Initially, the app is available via an invite, which can be requested on the company's website at blog.oysterbooks.com. This brings the subscription-based idea, pioneered for movies by Netflix and for music by Spotify, to books for the first time.
A variety of genres are included in the service's library, such as international bestsellers, well-known classics, science fiction and biographies. Titles are available from such publishers as HarperCollins, Houghton Mifflin Harcourt, Workman and self-publishing provider Smashwords.
$3 Million Raised
The company said its app was designed specifically for devices, with display, personalized recommendations and navigation optimized for such small devices as smartphones. Books can be accessed via one tap.
Readers can search by title or genre, and the service offers recommendations based on topics in the news or popular movies in theaters. Users can follow what their friends are reading, or they can employ a privacy mode that keeps friends from knowing they're reading bodice-rippers. The home screen shows titles that have been selected by editors, and each book has a tab showing related titles.
The company founders -- Eric Stromberg, Andrew Brown and Willem Van Lancker -- created the app in the summer of 2012, and have spent the last year making the arrangements with publishers. Stromberg is a veteran of e-commerce company Hunch, Brown had been a product manager at Google's Doubleclick ad agency, and Van Lancker was the lead designer for Google Maps. The company has raised $3 million from investors.

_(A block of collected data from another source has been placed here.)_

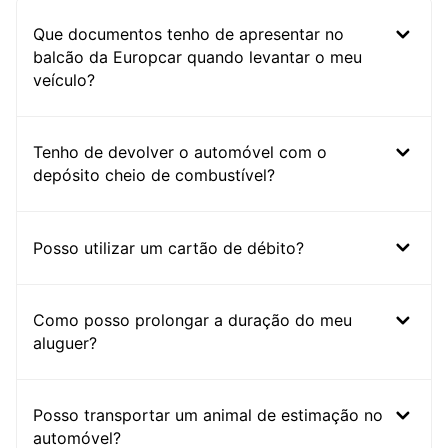
Que documentos tenho de apresentar no
balcão da Europcar quando levantar o meu
veículo?
Tenho de devolver o automóvel com o
depósito cheio de combustível?
Posso utilizar um cartão de débito?
Como posso prolongar a duração do meu
aluguer?
Posso transportar um animal de estimação no
automóvel?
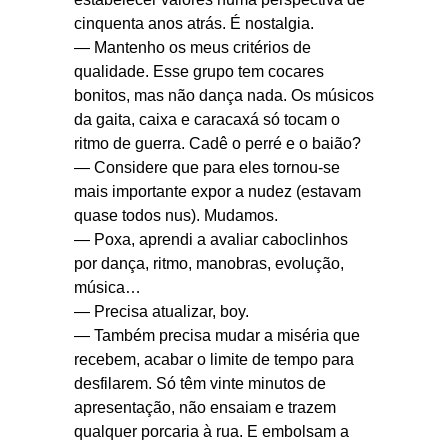
cinquenta anos atrás. É nostalgia.
— Mantenho os meus critérios de
qualidade. Esse grupo tem cocares
bonitos, mas não dança nada. Os músicos
da gaita, caixa e caracaxá só tocam o
ritmo de guerra. Cadê o perré e o baião?
— Considere que para eles tornou-se
mais importante expor a nudez (estavam
quase todos nus). Mudamos.
— Poxa, aprendi a avaliar caboclinhos
por dança, ritmo, manobras, evolução,
música…
— Precisa atualizar, boy.
— Também precisa mudar a miséria que
recebem, acabar o limite de tempo para
desfilarem. Só têm vinte minutos de
apresentação, não ensaiam e trazem
qualquer porcaria à rua. E embolsam a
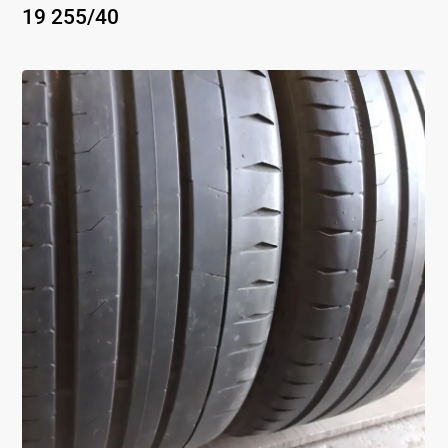
19
255
/
40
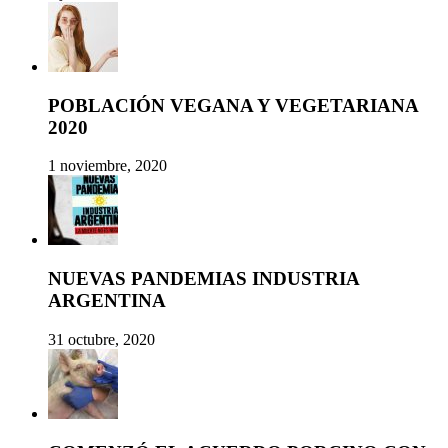
POBLACIÓN VEGANA Y VEGETARIANA
2020
1 noviembre, 2020
NUEVAS PANDEMIAS INDUSTRIA
ARGENTINA
31 octubre, 2020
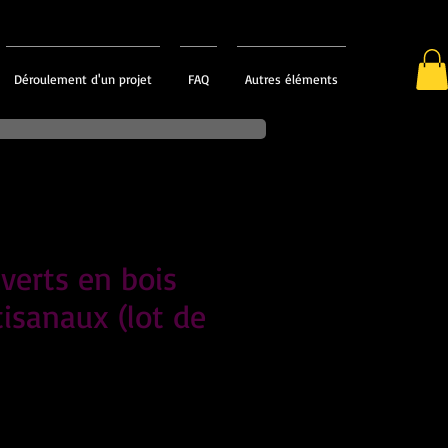
Déroulement d'un projet
FAQ
Autres éléments
verts en bois
tisanaux (lot de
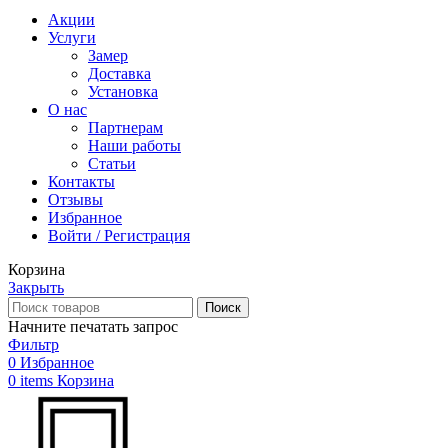
Акции
Услуги
Замер
Доставка
Установка
О нас
Партнерам
Наши работы
Статьи
Контакты
Отзывы
Избранное
Войти / Регистрация
Корзина
Закрыть
Поиск
Начните печатать запрос
Фильтр
0
Избранное
0
items
Корзина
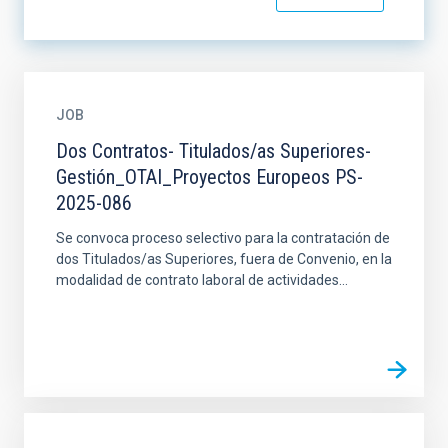
JOB
Dos Contratos- Titulados/as Superiores-
Gestión_OTAI_Proyectos Europeos PS-
2025-086
Se convoca proceso selectivo para la contratación de
dos Titulados/as Superiores, fuera de Convenio, en la
modalidad de contrato laboral de actividades...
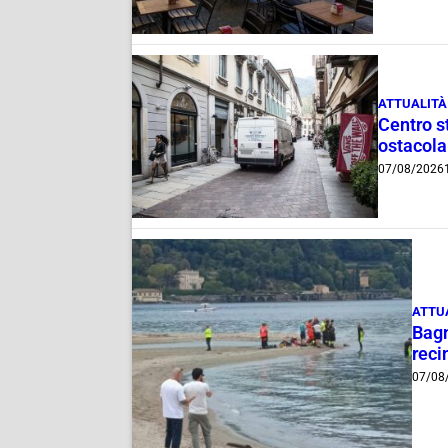
ATTUALITÀ
Centro st
ostacola
07/08/2026
ATTU
Bagn
reci
07/08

Make Sense for Publishers?
The company has not made public its financial arrangements with publishers or authors, although a key question is whether Oyster can maintain a successful financial model. If subscription-based e-reading works, then Amazon and Apple will certainly adopt the same model, providing a much larger selection and possibly cheaper prices, as well as much larger user bases with whom to share reading tips. In that case, Oyster may have to specialize in certain kinds of books, or even become a specialized literary social network.
Of course, the same thing had been said about Netflix, which introduced all-you-can-eat monthly movie rentals. Many observers speculated that Blockbuster would blow them out of the water once the model was proven to be popular. But, once Netflix became popular, it had a large and dedicated user base.
The real question is whether this approach makes sense for publishers and authors. It could well make sense for readers of e-books, who can add as many books as desired to their reading lists -- the most recent 10 are available to be downloaded for offline reading.
The company's founders have offered this key selling point to publishers: because a consumer doesn't have to decide whether to spent $12 or $25 on just one new book, more people will just pay an automatically renewable monthly fee to read whatever they want -- potentially resulting in a larger cash flow from more individuals than might otherwise be possible.